Heute ist der 6. Mai 2026 und wenn ihr gerade in Teltow unterwegs seid, dann haltet die Augen offen! Die Polizei hat mobile Radarkontrollen in der Lichterfelder Allee, genauer gesagt in der Postleitzahl 14513 in Seehof, angekündigt. Um 10:14 Uhr wurde die Kontrolle gemeldet. Und wie immer gilt: Hier ist eine 30 km/h-Zone, also nicht zu schnell unterwegs sein!
Die Brandenburger Polizei lässt sich nicht lumpen und überwacht den Straßenverkehr kontinuierlich. Man kann fast schon sagen, dass sie wie ein aufmerksamer Nachbar sind, der immer ein Auge auf das Geschehen hat. Auch wenn man es vielleicht nicht immer bemerkt – temporäre Geschwindigkeitsmessungen sind im gesamten Standortumfeld durchaus zu erwarten. Das bedeutet, dass man sich besser an die Verkehrsregeln hält, denn die Wahrscheinlichkeit, erwischt zu werden, ist hoch.

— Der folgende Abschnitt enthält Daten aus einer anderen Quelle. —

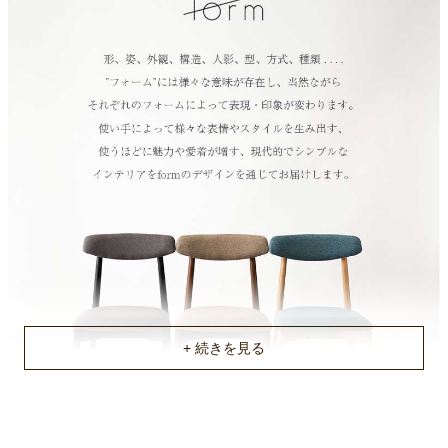
梱包サイズ
約48x57x95(cm)
梱包重量
約6kg
商品重量
約5kg
原産国
ベトナム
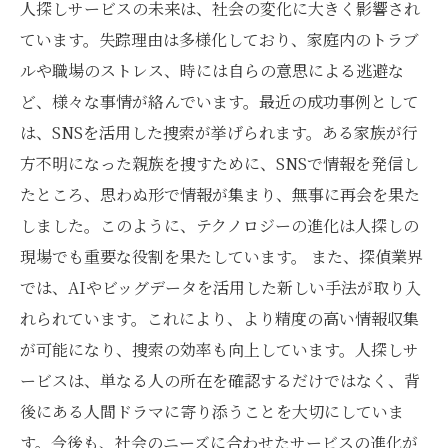
人探しサービスの未来は、社会の変化に大きく影響され
ています。失踪理由は多様化しており、家庭内のトラブ
ルや職場のストレス、時には自らの意思による逃避な
ど、様々な事情が絡んでいます。最近の成功事例として
は、SNSを活用した捜索が挙げられます。ある家族が行
方不明になった親族を捜すために、SNSで情報を発信し
たところ、思わぬ形で情報が集まり、無事に再会を果た
しました。このように、テクノロジーの進化は人探しの
現場でも重要な役割を果たしています。 また、探偵業界
では、AIやビッグデータを活用した新しい手法が取り入
れられています。これにより、より精度の高い情報収集
が可能になり、捜索の効率も向上しています。人探しサ
ービスは、単なる人の所在を確認するだけではなく、背
後にある人間ドラマに寄り添うことを大切にしていま
す。今後も、社会のニーズに合わせたサービスの進化が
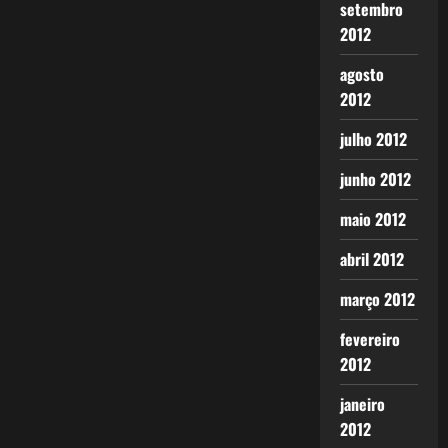
setembro
2012
agosto
2012
julho 2012
junho 2012
maio 2012
abril 2012
março 2012
fevereiro
2012
janeiro
2012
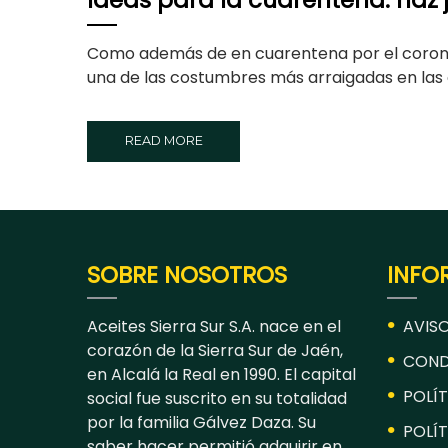
Ideas para la cuarentena: haz
Como además de en cuarentena por el corona
una de las costumbres más arraigadas en las 
READ MORE
SOBRE NOSOTROS
INFO
Aceites Sierra Sur S.A. nace en el
AVISO
corazón de la Sierra Sur de Jaén,
COND
en Alcalá la Real en 1990. El capital
POLÍT
social fue suscrito en su totalidad
por la familia Gálvez Daza. Su
POLÍT
saber hacer permitió adquirir en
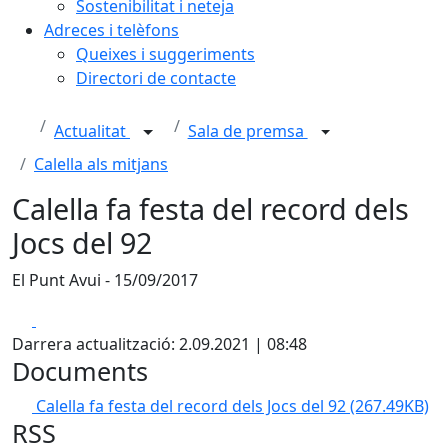
Sostenibilitat i neteja
Adreces i telèfons
Queixes i suggeriments
Directori de contacte
Actualitat
Sala de premsa
Calella als mitjans
Calella fa festa del record dels
Jocs del 92
El Punt Avui - 15/09/2017
Facebook
X
Darrera actualització: 2.09.2021 | 08:48
Documents
Calella fa festa del record dels Jocs del 92
(267.49KB)
RSS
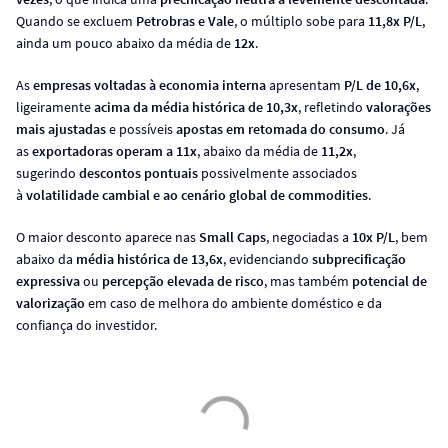
Quando se excluem
Petrobras e Vale
, o múltiplo sobe para
11,8x P/L
,
ainda um pouco abaixo da média de
12x
.
As
empresas voltadas à economia interna
apresentam
P/L de 10,6x
,
ligeiramente
acima da média histórica de 10,3x
, refletindo
valorações
mais ajustadas
e possíveis
apostas em retomada do consumo
. Já
as
exportadoras operam a 11x
, abaixo da média de
11,2x
,
sugerindo
descontos pontuais
possivelmente associados
à
volatilidade cambial e ao cenário global de commodities
.
O maior desconto aparece nas
Small Caps
, negociadas a
10x P/L
, bem
abaixo da
média histórica de 13,6x
, evidenciando
subprecificação
expressiva
ou
percepção elevada de risco
, mas também
potencial de
valorização
em caso de melhora do ambiente doméstico e da
confiança do investidor.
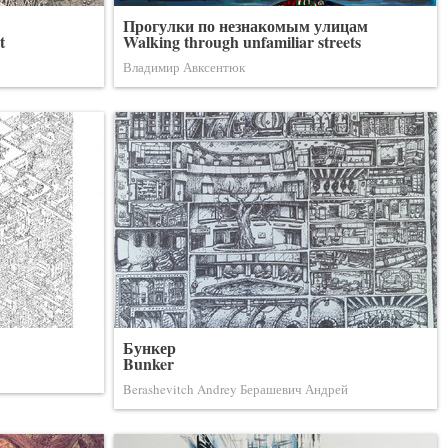
Прогулки по незнакомым улицам
t
Walking through unfamiliar streets
Владимир Авксентюк
Бункер
Bunker
Berashevitch Andrey Берашевич Андрей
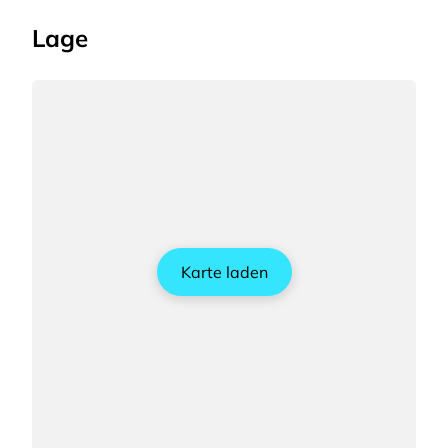
Lage
Karte laden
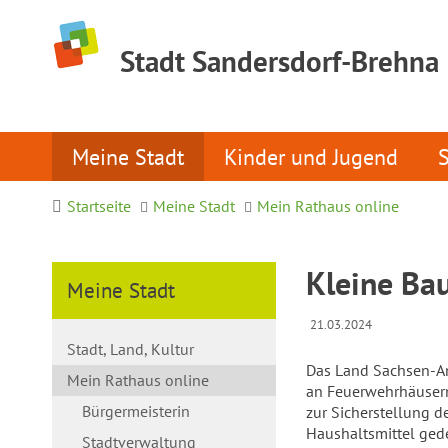
Stadt Sandersdorf-Brehna
Meine Stadt
Kinder und Jugend
Startseite
Meine Stadt
Mein Rathaus online
Kleine Ba
Meine Stadt
21.03.2024
Stadt, Land, Kultur
Das Land Sachsen-A
Mein Rathaus online
an Feuerwehrhäuser
Bürgermeisterin
zur Sicherstellung 
Haushaltsmittel gede
Stadtverwaltung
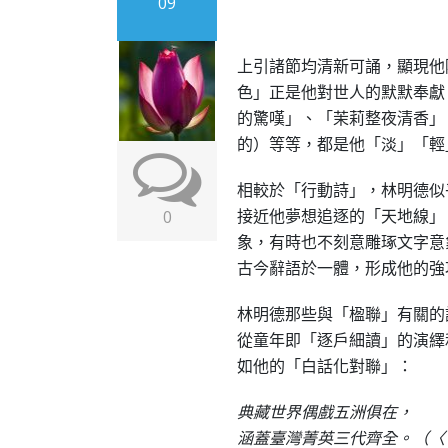
09
上引諸節均清新可誦，顯現他
色」正是他對世人的默默奉獻
的驚嘆」、「茉莉整夜清香」
的）等等，都是他「淡」「輕
相較於「行動詩」，林明德似
接近他夢想追逐的「天地線」
0
象，有時也不刻意雕琢文字意
古今辭語於一體，形成他的強
林明德那些與「楹聯」有關的
從童年即「逐戶細讀」的演繹
如他的「白話化對聯」：
典藏世界偶戲五洲俱在，
涵蓋臺灣菁英三代齊全。（〈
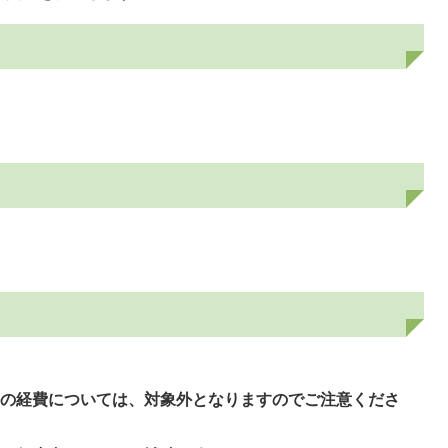
。
外の経費については、対象外となりますのでご注意くださ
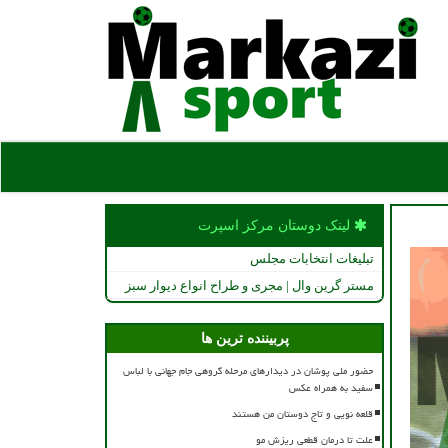
لینک دوستان مركز اسپرت
تبلیغات انتخابات مجلس
مستر گرین وال | مجری و طراح انواع دیوار سبز
پربیننده ترین ها
حضور ملی پوشان در دیدارهای مرحله گروهی جام جهانی با لباس
سفید به همراه عکس
قلعه نویی و تاج دوستان من هستند
علت تا درمان قطعی ریزش مو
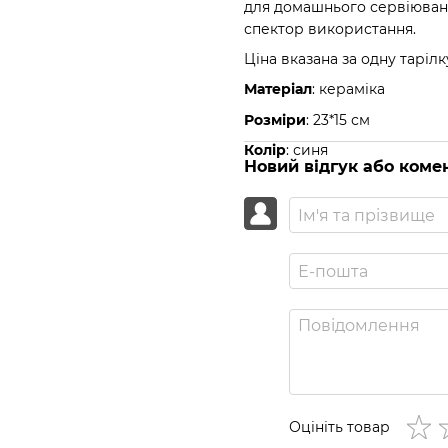
для домашнього сервіюванн
спектор використання.
Ціна вказана за одну тарілк
Матеріал
: кераміка
Розміри
: 23*15 см
Колір
: синя
Новий відгук або коме
Оцініть товар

Verkehrssicherheit im Fokus
Die Verkehrsüberwachung hat ein klares Ziel: die Erhöhung der Verkehrssicherheit. Verantwortlich dafür sind nicht nur die Polizei, sondern auch die Verkehrsbehörden, Straßenverkehrsbehörden und das Ordnungsamt in den Kommunen. Sie alle arbeiten Hand in Hand, um sicherzustellen, dass wir sicher von A nach B kommen. Dabei wird nicht nur auf Geschwindigkeitsüberschreitungen geachtet, sondern auch auf die Einhaltung von Parkregelungen. Wer denkt, dass die Kontrolle nur beim Fahren wichtig ist, der irrt sich gewaltig.
Überwachung im Straßenverkehr geschieht auf verschiedene Arten. Die Polizei beobachtet und zeichnet den Verkehr auf, verfolgt Ordnungswidrigkeiten und Straftaten. Blitzgeräte und Radarfallen sind dabei die Hauptakteure, wenn es um die Geschwindigkeitsüberwachung im fließenden Verkehr geht. Und das ist wichtig, denn auch die ruhenden Verkehrsteilnehmer sind nicht außer Acht zu lassen – das Ordnungsamt kontrolliert die Nutzung von Parkscheiben und kann sogar Abschleppungen anordnen, wenn jemand zu lange oder falsch parkt.
Technik, die begeistert
Die Technik hinter der Geschwindigkeitsüberwachung hat sich über die Jahre stark weiterentwickelt. Der erste Prototyp eines Verkehrs Radar Gerätes wurde bereits 1956 von Telefunken vorgestellt! Wer hätte gedacht, dass wir heute mit so vielen unterschiedlichen Messtechniken konfrontiert sind? Radar, Laser, Lichtschranken und sogar Videokameras – all das sind Werkzeuge, die dazu dienen, die Geschwindigkeit der Fahrzeuge zu messen.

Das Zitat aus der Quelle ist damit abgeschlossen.